Archivismi: l’organizzazione dei documenti in Internet Archive

Logo di Feddit Logo di Flarum Logo di Signal Logo di WhatsApp Logo di Telegram Logo di Matrix Logo di XMPP Logo di Discord

Archivismi: the organization of documents in the Internet Archive

This post was last updated by 6 months does

This is a text automatically translated from Italian. If you appreciate our work and if you like reading it in your language, consider a donation to allow us to continue doing it and improving it.

The articles of Cassandra Crossing I'm under license CC BY-SA 4.0 | Cassandra Crossing is a column created by Marco Calamari with the "nom de plume" of Cassandra, born in 2005.

Fifth episode of archivisms, since there will still be several for this period we will insert a couple of Cassandras a week so as not to fall too far behind!

This article was written on December 28, 2023 from Cassandra

Cassandra Crossing 562/ Archivismi: the organization of documents in the Internet Archive

Let's complete the description of how the Internet Archive organizes documents, and how the site allows them to be used

In the last episode we managed to archive documents, even large ones and in heterogeneous formats, and converting them during the process so as to have them available in multiple digital formats, reusable for the most diverse purposes.

But to be able to say that I really have archived a document must also have been inserted into a larger body of documents, which in turn is equipped with various types of indexes and methods for organizing and searching the documents and the information contained in them.

It is therefore easy to understand the importance of knowing first like an existing digital library it allows you to organize your data, adapting to useful and well-studied common standards.

The architecture of Internet Archive it is as simple as it is powerful.

The first level of architecture is the object, which can be created and subsequently modified in various ways; an object is typically a single document. If the object is created by a registered and logged in user, the user is assigned the role of administrator of the object, who can then modify it, enrich it with additional data files and new metadata, and so on. If the object is created anonymously by an unregistered or unconnected user, for example using the Wayback Machine, it can no longer be modified by the person who created it, but only by Internet Archive administrators, upon specific request to be forwarded via email, formatted with specific templates.

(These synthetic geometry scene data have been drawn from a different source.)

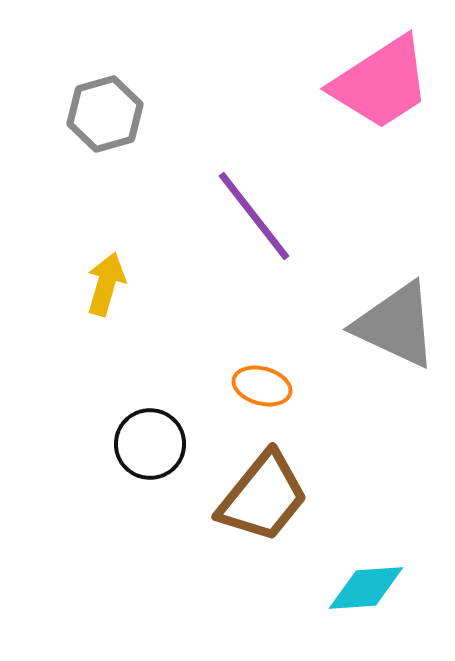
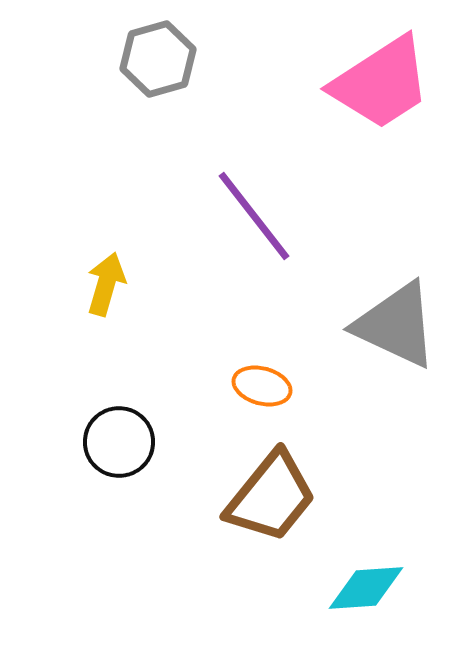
gray hexagon: moved 53 px right, 55 px up
black circle: moved 31 px left, 2 px up
brown trapezoid: moved 8 px right
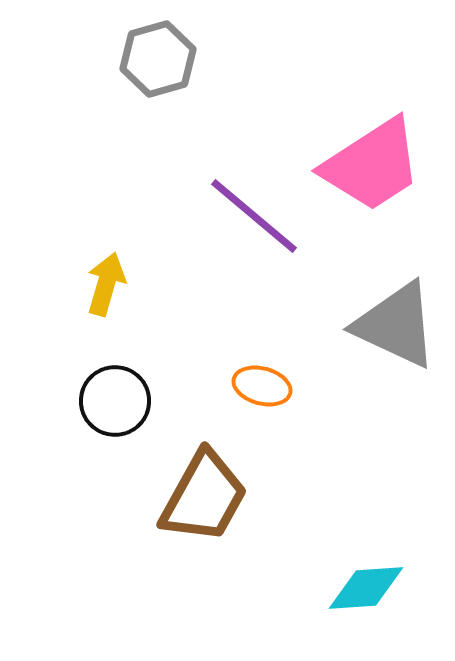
pink trapezoid: moved 9 px left, 82 px down
purple line: rotated 12 degrees counterclockwise
black circle: moved 4 px left, 41 px up
brown trapezoid: moved 67 px left; rotated 10 degrees counterclockwise
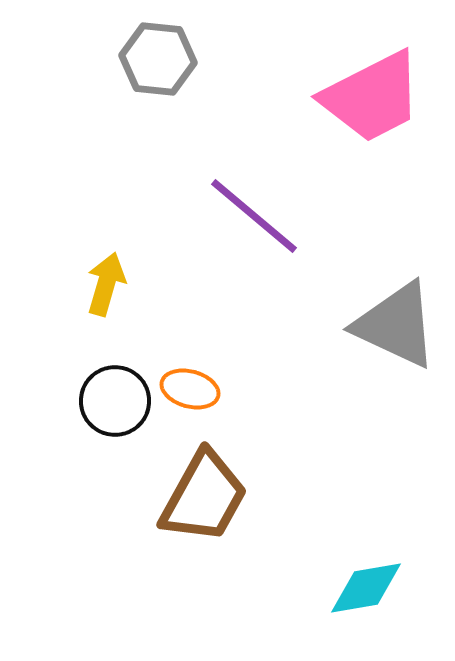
gray hexagon: rotated 22 degrees clockwise
pink trapezoid: moved 68 px up; rotated 6 degrees clockwise
orange ellipse: moved 72 px left, 3 px down
cyan diamond: rotated 6 degrees counterclockwise
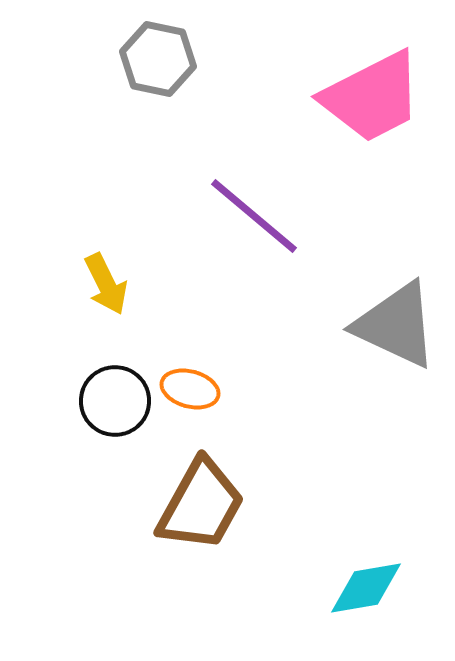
gray hexagon: rotated 6 degrees clockwise
yellow arrow: rotated 138 degrees clockwise
brown trapezoid: moved 3 px left, 8 px down
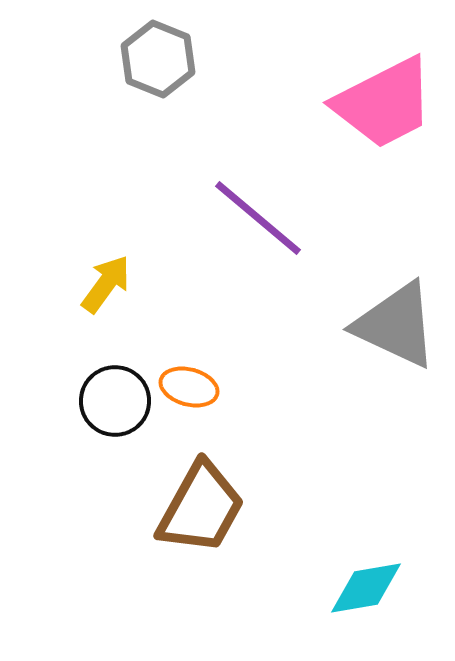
gray hexagon: rotated 10 degrees clockwise
pink trapezoid: moved 12 px right, 6 px down
purple line: moved 4 px right, 2 px down
yellow arrow: rotated 118 degrees counterclockwise
orange ellipse: moved 1 px left, 2 px up
brown trapezoid: moved 3 px down
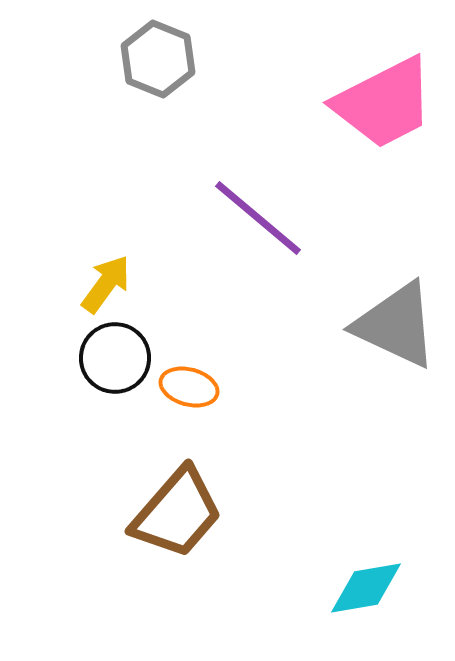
black circle: moved 43 px up
brown trapezoid: moved 24 px left, 5 px down; rotated 12 degrees clockwise
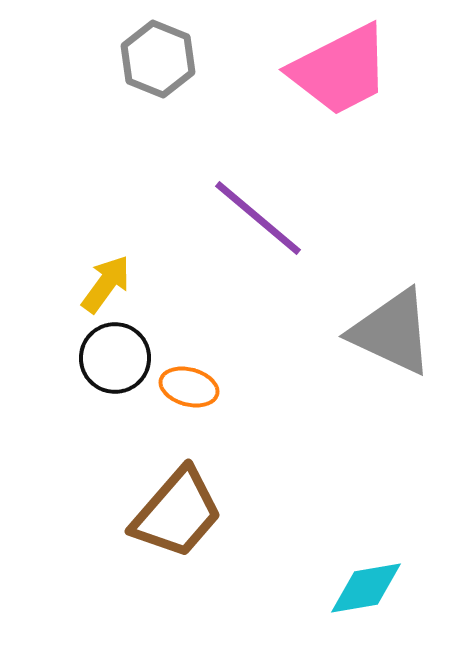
pink trapezoid: moved 44 px left, 33 px up
gray triangle: moved 4 px left, 7 px down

The second (and last!) level of architecture is the collection (Collection). A collection is an object of a particular type, made up only of references to other objects. Like all objects, it is equipped with its own metadata, but it can only be created by Internet Archive administrators upon specific request from a registered user, a user who must meet certain requirements, listed in the collection creation policy. A collection can contain other collections as sub-collections. The user who has had the collection created and assigned can administer it by inserting the objects of which he is the creator, for example those he has uploaded.

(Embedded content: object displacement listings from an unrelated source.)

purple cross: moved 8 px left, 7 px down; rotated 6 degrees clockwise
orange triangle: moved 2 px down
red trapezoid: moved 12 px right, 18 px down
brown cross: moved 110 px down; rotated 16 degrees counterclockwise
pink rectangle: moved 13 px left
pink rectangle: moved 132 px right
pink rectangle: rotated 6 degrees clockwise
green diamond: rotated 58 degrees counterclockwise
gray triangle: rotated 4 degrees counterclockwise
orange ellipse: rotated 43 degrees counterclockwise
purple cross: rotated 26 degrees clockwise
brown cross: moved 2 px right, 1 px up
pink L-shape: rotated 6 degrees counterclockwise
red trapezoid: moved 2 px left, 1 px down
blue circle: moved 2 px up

When an object is created, it is assigned to a collection by default; if the object is created anonymously or directly by a user via upload, it is automatically assigned to a collection that we could define as "system".

For example, the documents we created in the previous episodes, as can be seen by examining the metadata in the object window or via the metadata editor, have been assigned by default to the collection "opensource”. You will remember that the used item file was specifically marked by us as ephemeral object and intended to be deleted after 30 days. Looking at its metadata, you can see that it has also been assigned to the collection test_collection. An automatic process evidently "brushes" all the objects assigned to this collection and definitively removes those older than 30 days.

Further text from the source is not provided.